The iShares FTSE China 25 Index Fund (FXI) was up more than 1% in early U.S. trading Monday and threatening to break out to a new 52-week high after more solid manufacturing data from the world’s second-largest economy.
The final reading for the HSBC Purchasing Managers’ Index rose to 51.5 in December, well above the preliminary reading of 50.9 published in the middle of the month and November’s final reading of 50.5, Reuters reports. The growth was the best since May 2011 while an index for new orders suggests continued strength in the new year.
“Such a momentum is likely to be sustained in the coming months when infrastructure construction runs into full speed and property market conditions stabilize,” said Hongbin Qu, HSBC’s chief economist for China. “This, plus Beijing’s reiteration of keeping pro-growth policy in place into the coming year, should support a modest growth recovery of around 8.6% year-on-year in 2013, despite the ongoing external headwinds.” [Small-Cap ETFs for China’s Shift to Domestic Consumption]

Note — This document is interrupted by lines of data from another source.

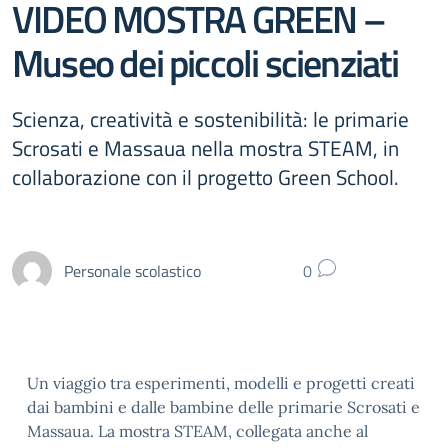
VIDEO MOSTRA GREEN –
Museo dei piccoli scienziati
Scienza, creatività e sostenibilità: le primarie
Scrosati e Massaua nella mostra STEAM, in
collaborazione con il progetto Green School.
Personale scolastico
0
Un viaggio tra esperimenti, modelli e progetti creati
dai bambini e dalle bambine delle primarie Scrosati e
Massaua. La mostra STEAM, collegata anche al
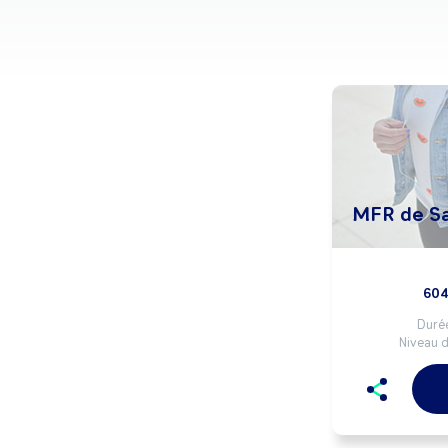
MFR de Sa
604
Durée
Niveau d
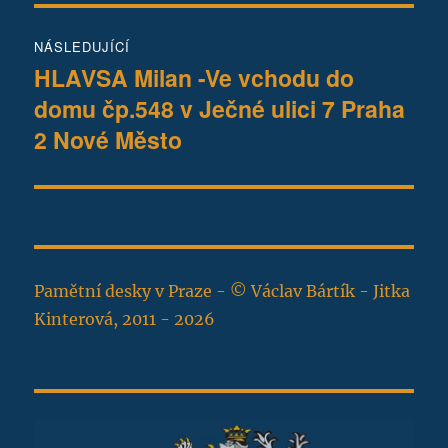
NÁSLEDUJÍCÍ
HLAVSA Milan -Ve vchodu do
Následující
domu čp.548 v Ječné ulici 7 Praha
příspěvek:
2 Nové Město
Pamětní desky v Praze - © Václav Bártík - Jitka
Kinterová, 2011 - 2026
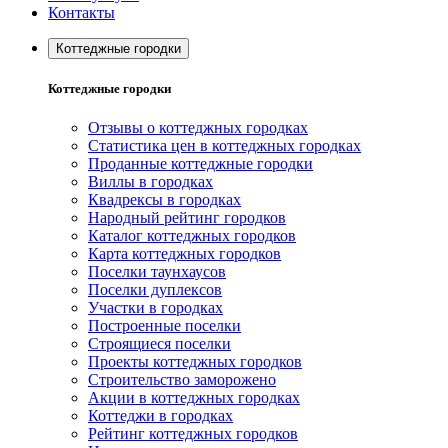
Контакты
Коттеджные городки
Коттеджные городки
Отзывы о коттеджных городках
Статистика цен в коттеджных городках
Проданные коттеджные городки
Виллы в городках
Квадрексы в городках
Народный рейтинг городков
Каталог коттеджных городков
Карта коттеджных городков
Поселки таунхаусов
Поселки дуплексов
Участки в городках
Построенные поселки
Строящиеся поселки
Проекты коттеджных городков
Строительство заморожено
Акции в коттеджных городках
Коттеджи в городках
Рейтинг коттеджных городков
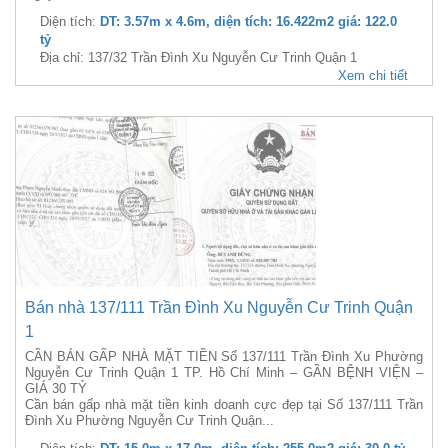
Diện tích:
DT: 3.57m x 4.6m, diện tích: 16.422m2 giá: 122.0
tỷ
Địa chỉ: 137/32 Trần Đình Xu Nguyễn Cư Trinh Quận 1
Xem chi tiết
Bán nhà 137/111 Trần Đình Xu Nguyễn Cư Trinh Quận
1
CẦN BÁN GẤP NHÀ MẶT TIỀN Số 137/111 Trần Đình Xu Phường
Nguyễn Cư Trinh Quận 1 TP. Hồ Chí Minh – GẦN BỆNH VIỆN –
GIÁ 30 TỶ
Cần bán gấp nhà mặt tiền kinh doanh cực đẹp tại Số 137/111 Trần
Đình Xu Phường Nguyễn Cư Trinh Quận...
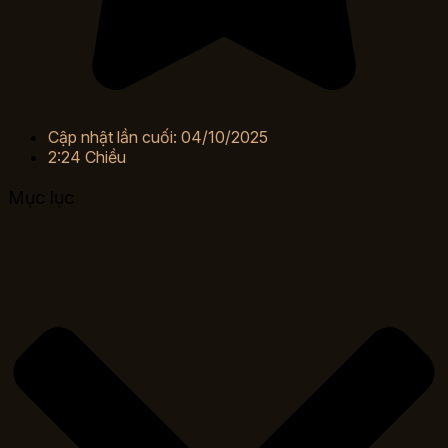
Cập nhật lần cuối: 04/10/2025
2:24 Chiều
Mục lục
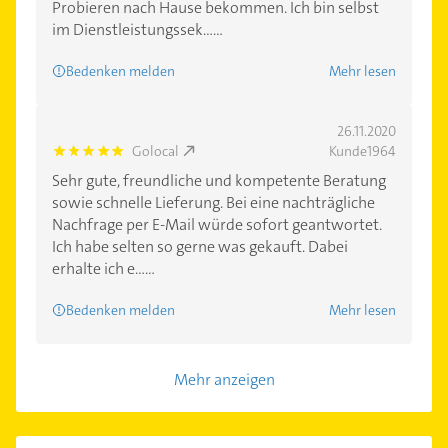
Probieren nach Hause bekommen. Ich bin selbst
im Dienstleistungssek......
Bedenken melden
Mehr lesen
26.11.2020
Golocal
Kunde1964
5.0
Sehr gute, freundliche und kompetente Beratung
sowie schnelle Lieferung. Bei eine nachträgliche
Nachfrage per E-Mail würde sofort geantwortet.
Ich habe selten so gerne was gekauft. Dabei
erhalte ich e......
Bedenken melden
Mehr lesen
Mehr anzeigen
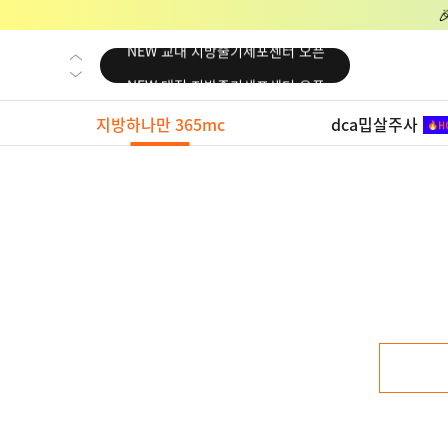
NEW 교대 지방줄기세포센터 오픈
NEW 대전 지방줄기세포센터 오픈
NEW 노원 지방줄기세포센터 오픈
지방하나만 365mc
dca밉살주사
NEW 미국 LA점 오픈
NEW 부산 지방줄기세포센터 오픈
NEW 영등포 지방줄기세포센터 오픈
NEW 교대 지방줄기세포센터 오픈
NEW 대전 지방줄기세포센터 오픈
NEW 노원 지방줄기세포센터 오픈
NEW 미국 LA점 오픈
NEW 부산 지방줄기세포센터 오픈
NEW 영등포 지방줄기세포센터 오픈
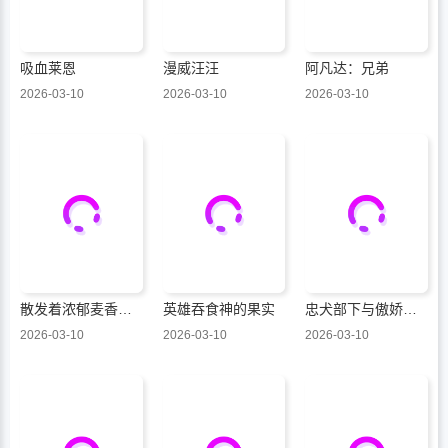
吸血莱恩
漫威汪汪
阿凡达：兄弟
2026-03-10
2026-03-10
2026-03-10
散发着浓郁麦香的你我
英雄吞食神的果实
忠犬部下与傲娇少尉
2026-03-10
2026-03-10
2026-03-10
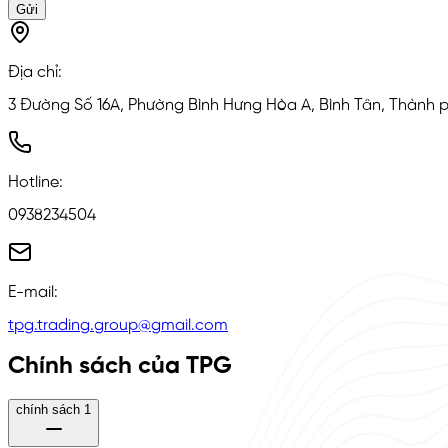
Gửi
Địa chỉ
:
3 Đường Số 16A, Phường Bình Hưng Hòa A, Bình Tân, Thành 
Hotline
:
0938234504
E-mail
:
tpg.trading.group@gmail.com
Chính sách của TPG
chính sách 1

The China ETF underperformed developed markets through most of 2012 but has shot higher since early September on signs the economy is gaining momentum. FXI was up 14.6% for the three months ended Dec. 28, according to investment researcher Morningstar. [Don’t Ignore the China ETFs]
“Having escaped the hard-landing curse in 2012, the Chinese economy looks to have a better chance delivering a slightly stronger growth in 2013,” Ren Xianfang, an economist with IHS Global Insight, said in an AFP article.